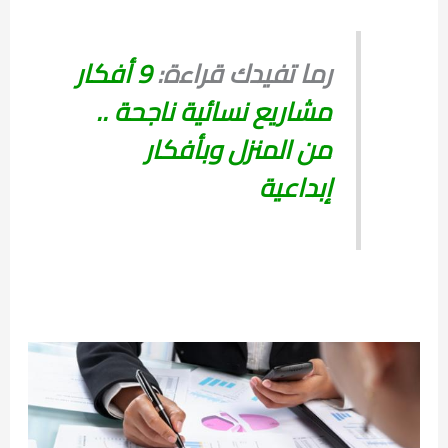
رما تفيدك قراءة:
9 أفكار
مشاريع نسائية ناجحة ..
من المنزل وبأفكار
إبداعية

WHAT NEEDS TO BE DONE: Skip the pictures and reproduce all remaining entries exactly.

REPLY:
رما تفيدك قراءة:
9 أفكار
مشاريع نسائية ناجحة ..
من المنزل وبأفكار
إبداعية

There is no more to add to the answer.